One of my favorite catches is the missing acute accent, like the listing in a Total Wine flyer for “Jacqueline Leonne Rose.” A rose is a flower. It rhymes with hose. The wine is rosé, which rhymes with José.
The most accent-challenged folks on Earth have got to be restaurateurs. Not only do they leave accents out of their rosés, pâtés and crème brûlées; they leave it out of the very names of their cafés. So instead of a name that sounds charmingly French, they end up with cafe, which sounds like chafe. And waif. It’s an omission I might expect in Bismarck or Tuscaloosa, but not in the city Infoplease named the country’s most cultured, and certainly not at Russ & Daughters. I’ve never been to Russ & Daughters, or just about any other restaurant in New York. But I know it’s special because Calvin Trillin loves it. And anyone who writes like Calvin Trillin must have exquisite taste in Jewish delis. So why can’t the owners of Russ & Daughters spell café? The place has been in business since 1914. That should be enough time to open a dictionary. The gaffe is good, of course, for the NYT crew. With more than 26,000 restaurants in the city and four new ones opening every week, a copy editor could spend a lifetime accenting cafes.
Missing accents even plague the institutions we entrust to teach us where to put accents. Boston College Career Center’s web site shows browsers “How to Write a Resume.” Writers at the career center would do well to resume their grammar education, possibly with a former NYT copy editor. Applicants should send a résumé.
Some bumbling is born of the best intentions, like this one from my substitute-teaching guidelines: “Often a person is angry simply because they felt that they weren’t being heard…” Politically, it’s correct, which matters a lot to an institution beholden to taxpayers.
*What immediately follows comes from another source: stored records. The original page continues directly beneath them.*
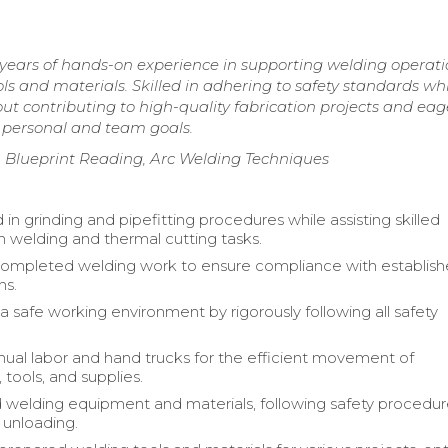
years of hands-on experience in supporting welding operati
s and materials. Skilled in adhering to safety standards whi
t contributing to high-quality fabrication projects and eag
 personal and team goals.
, Blueprint Reading, Arc Welding Techniques
 in grinding and pipefitting procedures while assisting skilled
h welding and thermal cutting tasks.
completed welding work to ensure compliance with establis
ns.
a safe working environment by rigorously following all safety
nual labor and hand trucks for the efficient movement of
tools, and supplies.
 welding equipment and materials, following safety procedur
 unloading.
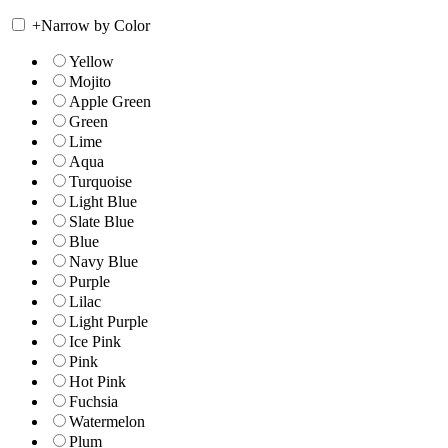
+
Narrow by Color
Yellow
Mojito
Apple Green
Green
Lime
Aqua
Turquoise
Light Blue
Slate Blue
Blue
Navy Blue
Purple
Lilac
Light Purple
Ice Pink
Pink
Hot Pink
Fuchsia
Watermelon
Plum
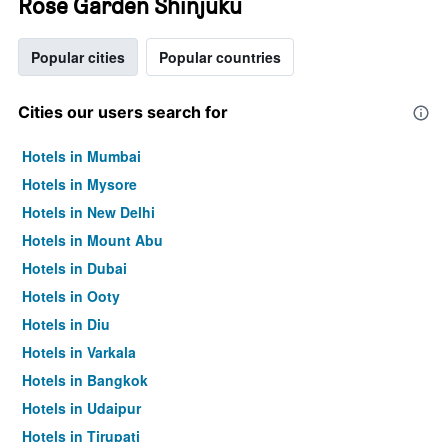
Rose Garden Shinjuku
Popular cities
Popular countries
Cities our users search for
Hotels in Mumbai
Hotels in Mysore
Hotels in New Delhi
Hotels in Mount Abu
Hotels in Dubai
Hotels in Ooty
Hotels in Diu
Hotels in Varkala
Hotels in Bangkok
Hotels in Udaipur
Hotels in Tirupati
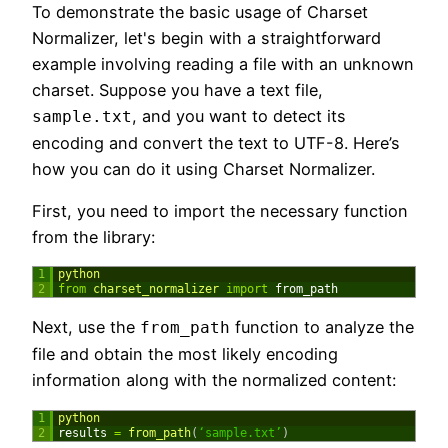
To demonstrate the basic usage of Charset
Normalizer, let's begin with a straightforward
example involving reading a file with an unknown
charset. Suppose you have a text file,
, and you want to detect its
sample.txt
encoding and convert the text to UTF-8. Here’s
how you can do it using Charset Normalizer.
First, you need to import the necessary function
from the library:
1
python
2
from
charset_normalizer 
import
from_path
Next, use the
function to analyze the
from_path
file and obtain the most likely encoding
information along with the normalized content:
1
python
2
results
=
from_path
(
‘sample.txt’
)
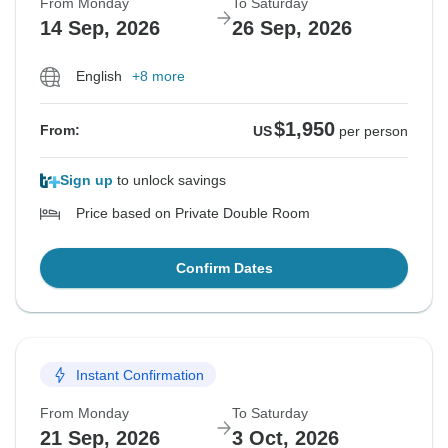
From Monday
To Saturday
14 Sep, 2026
26 Sep, 2026
English
+8 more
$1,950
From:
US
per person
Sign up
to unlock savings
Price based on Private Double Room
Confirm Dates
Instant Confirmation
From Monday
To Saturday
21 Sep, 2026
3 Oct, 2026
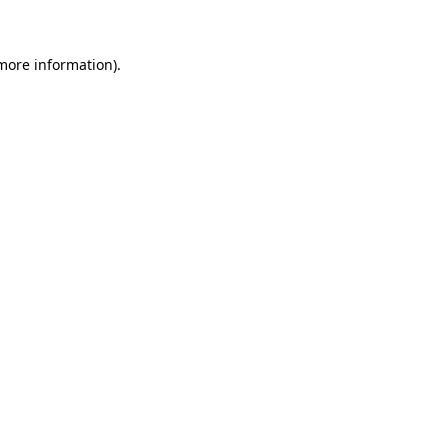
more information)
.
Grammatically, it sounds like a fingernail down a chalkboard. An NYT copy editor could replace “they” with “he,” or “she,” even “he or she.” If those choices sound sexist or awkward, she could rewrite it as “Often people are angry…” That should protect everyone’s ears and sensibilities.
Then there are the blunders we all make from inattention or haste, like the one in this sentence: “We are in fact eliminating a free standing copy desk.” This suggests the desk is standing and that it doesn’t cost a dime. Another one of those d’oh mistakes occurs a few sentences later with “We have also made clear that in a environment…” Surely the writers know enough to write “an” before “environment.” At least they should. They’re New York Times Executive Editor Dean Baquet and Managing Editor Joseph Kahn. They wrote the letter in response to one from NYT reporters warning the paper will be rife with errors under a gutted copy desk. The execs countered that they need to reduce the “layers of editing” to speed up production. Judging by the letter, Baquet and Kahn could use more layers of editing themselves. But why should the unwanted copy editors oblige? They’ve got a world of opportunities awaiting.